++++ Exercise input
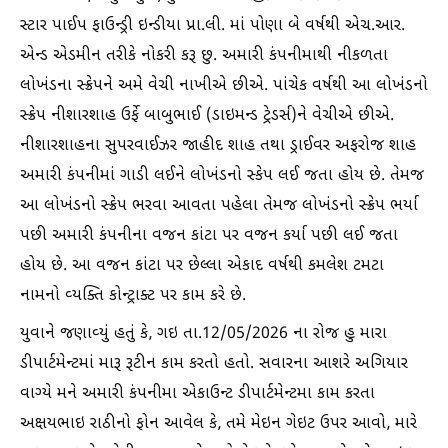
સ્ટાર પાઈપ ફાઉન્ડ્રી ઇન્ડીયા પ્રા.લી. માં પોણા બે વર્ષથી એચ.આર.
એન્ડ એડમીન તરીકે નોકરી કરૂ છુ. અમારી કંપનીમાથી નીકળતા
લોખંડના સ્ક્રેપને અમે વેચી નાખીએ છીએ. પાંચેક વર્ષથી આ લોખંડનો
સ્ક્રેપ નીશારશાહ ઉર્ફે બાબુભાઈ (ડાઇમન્ડ ટ્રેડર્સ)ને વેચીએ છીએ.
નીશારશાહના સુપરવાઈઝર જાહીદ શાહ તથા ડ્રાઈવર અફરોજ શાહ
અમારી કંપનીમાં ગાડી લઈને લોખંડનો સ્કેપ લઈ જતા હોય છે. તેમજ
આ લોખંડનો સ્ક્રેપ ભરવા આવતા પહેલા તેમજ લોખંડનો સ્ક્રેપ ભર્યા
પછી અમારી કંપનીના વજન કાંટા પર વજન કર્યા પછી લઈ જતા
હોય છે. આ વજન કાંટા પર છેલ્લા એકાદ વર્ષથી કમલેશ ટમટા
નામનો વ્યક્તિ કોન્ટ્રાક્ટ પર કામ કરે છે.
યુવાને જણાવ્યું હતું કે, ગઇ તા.12/05/2026 ના રોજ હુ મારા
ડીપાર્ટમેન્ટમાં મારૂ રૂટીન કામ કરતો હતો. સવારના આશરે અગિયાર
વાગ્યે મને અમારી કંપનીમા એકાઉન્ટ ડીપાર્ટમેન્ટમા કામ કરતા
અક્ષયભાઇ રાઠીનો ફોન આવેલ કે, તમે મેઇન ગેઇટ ઉપર આવો, મારે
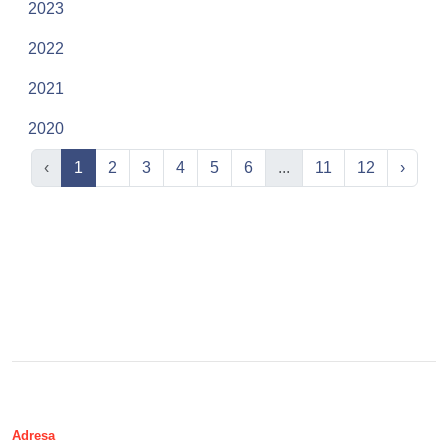
2023
2022
2021
2020
‹
1
2
3
4
5
6
...
11
12
›
Adresa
++++++++
**Your assignment**.
Copy out all the data without changing anything, and drop the pictures.

**Written response**.
સ્ટાર પાઈપ ફાઉન્ડ્રી ઇન્ડીયા પ્રા.લી. માં પોણા બે વર્ષથી એચ.આર.
એન્ડ એડમીન તરીકે નોકરી કરૂ છુ. અમારી કંપનીમાથી નીકળતા
લોખંડના સ્ક્રેપને અમે વેચી નાખીએ છીએ. પાંચેક વર્ષથી આ લોખંડનો
સ્ક્રેપ નીશારશાહ ઉર્ફે બાબુભાઈ (ડાઇમન્ડ ટ્રેડર્સ)ને વેચીએ છીએ.
નીશારશાહના સુપરવાઈઝર જાહીદ શાહ તથા ડ્રાઈવર અફરોજ શાહ
અમારી કંપનીમાં ગાડી લઈને લોખંડનો સ્કેપ લઈ જતા હોય છે. તેમજ
આ લોખંડનો સ્ક્રેપ ભરવા આવતા પહેલા તેમજ લોખંડનો સ્ક્રેપ ભર્યા
પછી અમારી કંપનીના વજન કાંટા પર વજન કર્યા પછી લઈ જતા
હોય છે. આ વજન કાંટા પર છેલ્લા એકાદ વર્ષથી કમલેશ ટમટા
નામનો વ્યક્તિ કોન્ટ્રાક્ટ પર કામ કરે છે.
યુવાને જણાવ્યું હતું કે, ગઇ તા.12/05/2026 ના રોજ હુ મારા
ડીપાર્ટમેન્ટમાં મારૂ રૂટીન કામ કરતો હતો. સવારના આશરે અગિયાર
વાગ્યે મને અમારી કંપનીમા એકાઉન્ટ ડીપાર્ટમેન્ટમા કામ કરતા
અક્ષયભાઇ રાઠીનો ફોન આવેલ કે, તમે મેઇન ગેઇટ ઉપર આવો, મારે
2023
2022
2021
2020
‹
1
2
3
4
5
6
...
11
12
›
Adresa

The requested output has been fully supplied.